One’s Vibe

Blog · July 3, 2026

The Vibe Coding Census — July 2026 (Vol. 1)

Every project in the One's Vibe gallery is live and gets fetched by our checker daily. That fetch leaves fingerprints — HTML markers, response headers, platform hostnames. Here is what 332 live, AI-built projects actually run on.

This is the first census, preserved as published (332 projects).
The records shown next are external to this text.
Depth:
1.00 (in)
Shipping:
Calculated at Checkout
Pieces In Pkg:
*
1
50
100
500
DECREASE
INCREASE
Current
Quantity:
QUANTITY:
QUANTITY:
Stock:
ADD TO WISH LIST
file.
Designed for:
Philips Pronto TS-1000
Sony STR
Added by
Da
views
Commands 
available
A fuller follow-up with 449 projects, Build Receipts, and the graveyard's first residents is here: read the updated census.

332
live projects analyzed
45%
run Next.js
98%
usable without a login
91%
announced on X

Next.js is the default, not a choice

Of the 332 projects we fingerprinted, 150 — 45% — serve Next.js markers. Vite-built SPAs are a distant second at 51. Everything else is a rounding error.

Next.js
150
Vite
51
Tailwind (detected)
14
WordPress
10
Framer
8
Webflow / Astro / Svelte / other
11
Fig. 1Framework/builder fingerprints across 332 live projects. Passive detection undercounts anything that leaves no client-side marker — treat these as floors, not exact shares.
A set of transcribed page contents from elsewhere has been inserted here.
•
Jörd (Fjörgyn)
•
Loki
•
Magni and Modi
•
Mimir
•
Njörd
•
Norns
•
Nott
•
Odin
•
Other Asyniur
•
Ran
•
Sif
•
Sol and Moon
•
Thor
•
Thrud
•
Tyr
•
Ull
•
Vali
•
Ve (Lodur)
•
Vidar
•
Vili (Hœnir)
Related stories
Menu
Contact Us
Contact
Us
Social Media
We don't think 150 makers independently evaluated frameworks and converged. The AI tools did: Claude, Cursor, v0, Lovable and Bolt all reach for Next.js when you say “build me an app.” Vibe coding doesn't just change who builds — it centralizes how everything gets built. The default stack of the AI era is whatever the models were trained to reach for.

Hosting: the Vercel–Cloudflare duopoly

Vercel
129
Cloudflare
119
Netlify
16
Render / Railway / Fly.io
10
GitHub Pages
5
Fig. 2Hosting/CDN signals (headers + platform subdomains). A project can show more than one (e.g. Cloudflare in front of an origin).

Vercel headers show up on 129 projects, Cloudflare on 119 (often as the CDN in front of something else). The classic indie stack of a VPS and nginx has practically vanished from this population: deploy is a git push or a prompt, never a server.

Builders build for builders

Developer tools
60
Productivity
57
Creative tools
50
Finance & business
47
AI agents
33
Utilities
17
Games & play
16
Education
14
Social & community
11
Health & wellness
8
Other
19
Fig. 3Primary category of each project (editorially assigned, one per project).

Developer tools and productivity apps top the chart — a third of the gallery. The first instinct of someone who just gained the power to ship software is, apparently, to fix their own workflow. Games, education and health are underweight relative to how often they're tried once published — an opportunity, if you're deciding what to build this weekend.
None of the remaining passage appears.